Напрочь забыв совет госпожи Клауберг, Регина взяла Артура за руку. Ладонь ожгло, как огнем. Кожа мальчика пылала – жаркое пламя костра, раскаленный докрасна металл, плазма, бушующая в реакторе! На миг Регина явственно ощутила смрад горящей плоти – своей плоти! Сбой восприятия. Сенсорная галлюцинация. Блокировка. Отключение болевых рецепторов. Коррекция. Восстановление проводимости волокон… Иллюзия сгинула, как не бывало. Угасло пламя, остыл металл. Регина держала пухлую руку ребенка, указывая в окно. Малыш наконец понял, чего от него хотят, и заворожено уставился на дерево, шумящее под ветром.
– Дерево. Это дерево. Видишь? Сможешь его нарисовать?
Артур, покорней ягненка, склонился над планшетом.
Внешний образ – внутренний – закрепление связи – вербализация образа – создание маркированной энграммы – реализация в рисунке. Стимулирование интереса к внешним явлениям. Что ж, начало положено. Есть первый крошечный успех, который необходимо развить.

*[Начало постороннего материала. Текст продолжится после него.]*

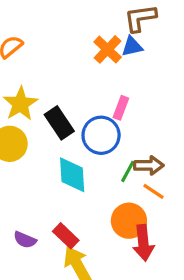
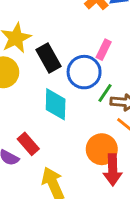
green line: (128, 171) -> (105, 93), moved
red rectangle: (66, 236) -> (28, 144), moved

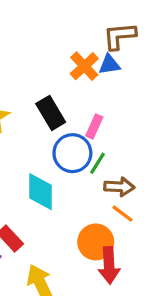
black rectangle: (48, 58) -> (51, 113), moved
green line: (105, 93) -> (98, 163), moved

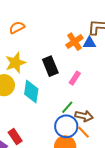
blue circle: (72, 153) -> (66, 126), moved
green line: (98, 163) -> (67, 107), moved
cyan diamond: (41, 192) -> (31, 91), moved

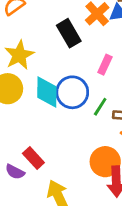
black rectangle: (50, 66) -> (69, 33), moved
blue circle: (66, 126) -> (72, 92), moved

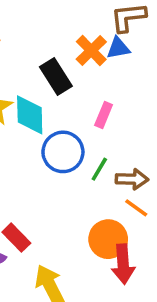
cyan diamond: (47, 92) -> (30, 115), moved

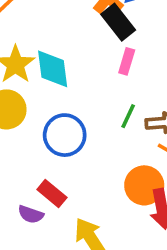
black rectangle: (56, 77) -> (118, 22), moved
blue circle: (63, 152) -> (65, 135), moved

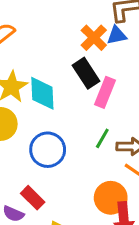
black rectangle: (118, 22) -> (86, 73), moved
pink rectangle: (127, 61) -> (105, 92), size x1.4

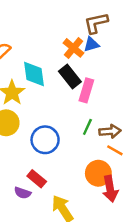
cyan diamond: (42, 93) -> (34, 74), moved

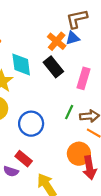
pink rectangle: (86, 90) -> (83, 78), moved

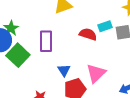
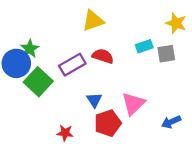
red semicircle: (88, 34) -> (103, 56), moved
purple rectangle: (46, 41) -> (72, 65), turned 60

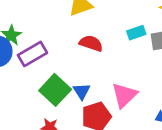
purple rectangle: (72, 65) -> (32, 54), moved
green square: (38, 82) -> (55, 90), moved

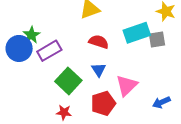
cyan rectangle: (136, 33) -> (137, 33), size x1.6
blue triangle: (82, 91) -> (99, 70), moved

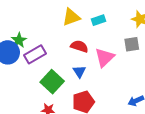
cyan rectangle: (137, 33) -> (98, 20), moved, size x0.6
pink triangle: (127, 85) -> (105, 57), moved

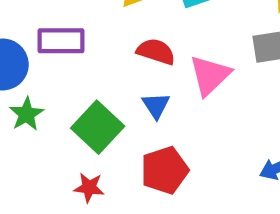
green star: (19, 40) -> (26, 114), moved
purple rectangle: (35, 54) -> (61, 41), moved, turned 30

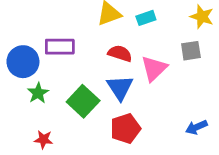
blue triangle: (156, 105) -> (120, 88), size x1.5
red star: (89, 187) -> (43, 139), moved

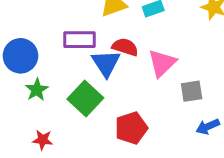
purple rectangle: (60, 47) -> (79, 40), moved
gray square: (191, 51) -> (192, 91), moved
blue triangle: (120, 88) -> (106, 63), moved

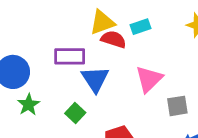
red semicircle: (125, 47) -> (114, 39), moved
green square: (85, 99) -> (75, 113), size x0.6

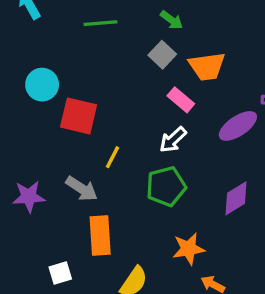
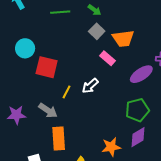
green arrow: (172, 20) -> (94, 10), moved
white arrow: (173, 140) -> (90, 86), moved
green pentagon: (166, 186) -> (137, 110), moved
purple diamond: (236, 198) -> (138, 137), moved

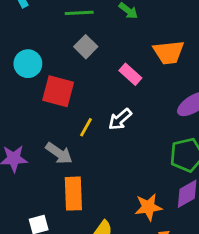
gray square: (97, 31) -> (86, 47), moved
pink rectangle: (108, 58) -> (130, 74), moved

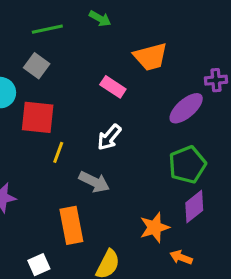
gray square: (86, 47) -> (37, 66), moved
yellow line: (86, 127) -> (58, 152), moved
gray arrow: (59, 153) -> (94, 182), moved

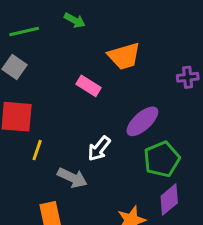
purple ellipse: (186, 108) -> (142, 121), moved
white arrow: (109, 137) -> (99, 149), moved

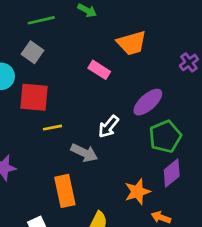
purple cross: (188, 77) -> (189, 62), turned -30
yellow line: (37, 150) -> (52, 128), turned 60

А с тактильными и обонятельными галлюцинациями, доктор ван Фрассен, мы разберемся позже.
Она продолжила работу.
...КОНТРАПУНКТ РЕГИНА ВАН ФРАССЕН ПО ПРОЗВИЩУ ХИМЕРА
(из дневников)
Вот, из авторского предисловия В. Золотого к сборнику «Сирень»
«Я могу зарифмовать и уложить в любой размер все, что угодно. Любую тему, любую мысль; любой заказ. Вуаля! – кролик из шляпы. Все радуются и бьют в ладоши. Такую поэзию я называю технической. Я могу набросать десяток строк спьяну, на ходу, на бегу. Править их я никогда не стану. Пожалуй, не стану и публиковать. И даже не захочу объяснять – почему. Вуаля! – и в пыльный угол. Такую поэзию я называю чердачной. Ее место среди хлама. Вы спросите: что же для меня поэзия? Просто поэзия, без эпитетов? Нет, не отвечу. Скажу лишь, что мы очень много требуем друг от друга. Но нам спокойно вместе. Спокойно и тепло.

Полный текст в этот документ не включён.